Почти сразу же после этого разговора меня позвали к
полковнику Кочиевскому. Десятого апреля я поговорил с ним, а потом весь день
знакомился с личными делами «связных» Труфилова. Затем я получил деньги и
позвонил агенту по недвижимости. Следующий день заняли хлопоты по оформлению
квартиры. Я взял такси, заехал за матерью и дочкой. А через несколько часов —
переезд на новую квартиру.
Мы подъехали к многоэтажному дому. Нужно было видеть восторг
Илзе. Мы прошли к подъезду. Я набрал код, открыл дверь, и мы вошли в шикарный,
по нашим понятиям, подъезд. Поднялись на четвертый этаж, и я открыл дверь
ключом.
— Это наша новая квартира, — сказал я торжественно и
закашлялся, смазывая эффект. Мать посмотрела на меня. Она теперь часто смотрела
на меня таким вот вопрошающим взглядом. Илзе первая ворвалась в квартиру и
замерла на пороге. Потом подошла к окну. Отсюда открывался вид на реку. Я снова
закашлялся, подходя к ней.
— Тебе нравится здесь? — спросил я ее.
— Да, — прошептала она и почему-то помрачнела. — Это наша
квартира? — с сомнением спросила она.
— Я купил ее на имя твоей бабушки, — ответил я, отводя
глаза.
— У тебя появились такие деньги? — Илзе была уже взрослой. Я
даже не заметил, как она выросла.
— Появились. Я раньше вкладывал деньги в акции одной
компании и теперь, продав их, получил неплохую сумму.

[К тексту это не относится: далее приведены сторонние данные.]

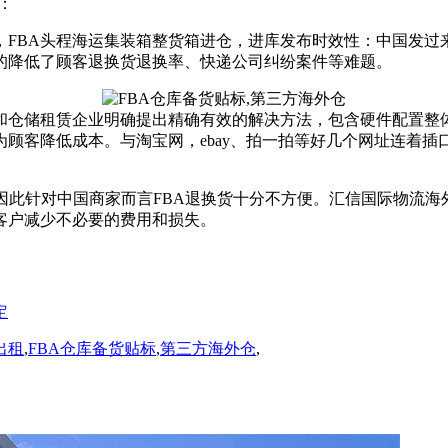
：
，FBA头程海运集装箱整货箱进仓，进库发布时效性：中国发过
的降低了顾客退换货退换率、快递公司纠纷案件等难题。
业和仓储租赁企业明确提出精确有效的解决方法，包含硬件配置整
顾客降低成本。与淘宝网，ebay、拍一拍等好几个网址连着
国，因此针对中国商家而言FBA退换货十分不方便。汇信国际物流
客户减少不必要的费用和损失。
定
出租
,
FBA仓库备货贴标
,
第三方海外仓
,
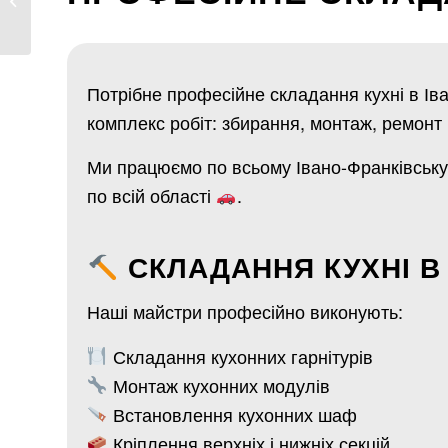
Івано-Франківську...
Потрібне професійне складання кухні в Ів
комплекс робіт: збирання, монтаж, ремонт 
Ми працюємо по всьому Івано-Франківськ
по всій області
.
СКЛАДАННЯ КУХНІ В
Наші майстри професійно виконують:
Складання кухонних гарнітурів
Монтаж кухонних модулів
Встановлення кухонних шаф
Кріплення верхніх і нижніх секцій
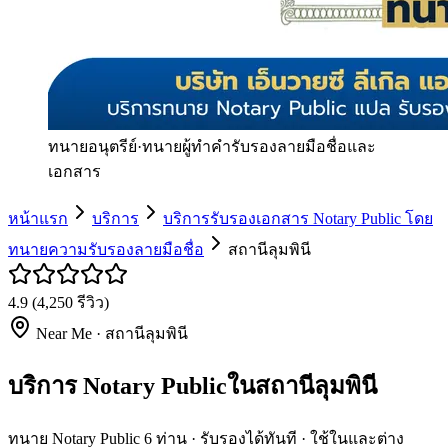
ทนายอนุตรีย์
·
ทนายผู้ทำคำรับรองลายมือชื่อและ
เอกสาร
หน้าแรก
บริการ
บริการรับรองเอกสาร Notary Public โดย
ทนายความรับรองลายมือชื่อ
สถานีลุมพินี
4.9
(
4,250
รีวิว)
Near Me ·
สถานีลุมพินี
บริการ Notary Publicในสถานีลุมพินี
ทนาย Notary Public 6 ท่าน · รับรองได้ทันที · ใช้ในและต่าง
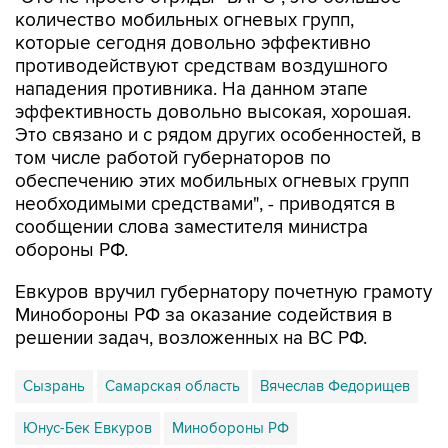
которые сегодня довольно эффективно
противодействуют средствам воздушного
нападения противника. На данном этапе
эффективность довольно высокая, хорошая.
Это связано и с рядом других особенностей, в
том числе работой губернаторов по
обеспечению этих мобильных огневых групп
необходимыми средствами", - приводятся в
сообщении слова заместителя министра
обороны РФ.
Евкуров вручил губернатору почетную грамоту
Минобороны РФ за оказание содействия в
решении задач, возложенных на ВС РФ.
Сызрань
Самарская область
Вячеслав Федорищев
Юнус-Бек Евкуров
Минобороны РФ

— Это действительно наша квартира? — переспросила Илзе.
— Конечно. Я могу показать документы.
— Не нужно. — Дочь снова подошла к окну, посмотрела на
панораму, открывавшуюся из окна. И отвернулась.
— Так тебе нравится, дочь?
Илзе промолчала. И я отправился по делам. Вечером я сам
позвал мать для последнего разговора. Возможно, вообще последнего разговора с
матерью в моей жизни.
— Мы должны поговорить, — сказал я, когда мы расположились
на кухне после общего ужина. Я выложил на стол оставшиеся деньги — четыре
тысячи долларов.
— Откуда у тебя столько денег? — спросила мать.